I think it was close to a decade ago, maybe more, that I first fell in love with the Tour de France. I was no particular fan of cycling, not even of the movie Breaking Away, but I found myself in a solitary hotel room in Toronto on a business trip, and was drawn into watching a bike race across the French countryside. The network at the time had the iconic maple leaf as its logo, and though the network and the race itself, have changed over the years, it’s been a driving force for the month of July. I’ve made decisions about various television providers, solely based on the inclusion of the current network carrying the TDF. I even bought an HD TV to watch the race, but also the wonderful pictures of France. I lived in Texas at the time (another “hot spot” in the summer) when I fell in love with the Tour, and I wanted an escape from the heat, I now live in Arizona. With due respect to the record temperatures in the rest of the country, we always have to find some alternative for the summer months, for our many hours within-doors, much like the rest of you in those cold, dark winter months. One of our escapes is the Tour.
I was charmed when I found that Dorie included this iconic dessert in her book – that celebrated a famed bike race – Paris-Brest. I am, unfortunately, a single-month-only fan, though I occasionally peek at other results. But, I thought, it would be fun to create some bicycle-themed desserts to enjoy while celebrating the ultimate test of cycling ability.
Dorie’s recipe (and the classic dessert, I’m sure), contemplates a large cream puff, resembling a bicycle wheel. I, on the other hand, thought that individual “wheels” would be fun – so I endevoured to create small circles, but still filling with the amazing-sounding filling.

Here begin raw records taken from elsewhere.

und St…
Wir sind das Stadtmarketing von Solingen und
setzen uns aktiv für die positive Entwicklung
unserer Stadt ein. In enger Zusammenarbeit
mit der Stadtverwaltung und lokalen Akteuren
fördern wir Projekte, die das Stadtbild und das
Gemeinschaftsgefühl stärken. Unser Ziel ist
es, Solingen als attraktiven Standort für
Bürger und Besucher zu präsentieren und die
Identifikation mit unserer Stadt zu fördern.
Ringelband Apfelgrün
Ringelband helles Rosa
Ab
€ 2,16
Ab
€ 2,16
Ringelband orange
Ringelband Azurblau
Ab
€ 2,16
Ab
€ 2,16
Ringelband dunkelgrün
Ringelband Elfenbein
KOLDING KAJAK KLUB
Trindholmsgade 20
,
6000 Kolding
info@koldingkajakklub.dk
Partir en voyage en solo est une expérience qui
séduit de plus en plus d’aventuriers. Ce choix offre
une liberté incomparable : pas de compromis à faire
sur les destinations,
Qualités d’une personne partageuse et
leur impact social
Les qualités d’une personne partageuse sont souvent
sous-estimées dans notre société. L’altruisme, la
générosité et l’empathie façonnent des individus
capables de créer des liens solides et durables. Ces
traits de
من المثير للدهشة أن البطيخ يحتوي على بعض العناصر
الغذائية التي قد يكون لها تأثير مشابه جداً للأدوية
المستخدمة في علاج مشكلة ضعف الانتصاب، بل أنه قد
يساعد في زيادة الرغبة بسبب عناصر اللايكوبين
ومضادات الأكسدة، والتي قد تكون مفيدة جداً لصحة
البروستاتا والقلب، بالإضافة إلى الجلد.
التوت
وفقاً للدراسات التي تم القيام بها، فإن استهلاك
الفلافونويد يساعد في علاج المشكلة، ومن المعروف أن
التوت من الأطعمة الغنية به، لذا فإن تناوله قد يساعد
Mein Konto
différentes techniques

|blanched almonds are coated in caramel coating
once complete, they go onto parchment to cool
then are whirled in a blender to chop finely
|the chopped carmelized almonds are stirred into a classic vanilla pastry cream and then
piped into the wheels
|dusted with a bit of powdered sugar and served with a
glass of French bubbly to toast the heroic efforts of the riders
in the TDF (go Mark Cavendish!)
I thought this was a lot of fun to make. If I were having a party, the large, single puff would be lovely with its toasted almonds on top. But this made for a nice little dessert, in honor of the boys of the peleton (who tonight will likely get to have some bubbly of their own. Though tomorrow they still have a ride, the Tour is mostly over – except for that last sprint along the Champs Elyses). Enjoy Paris!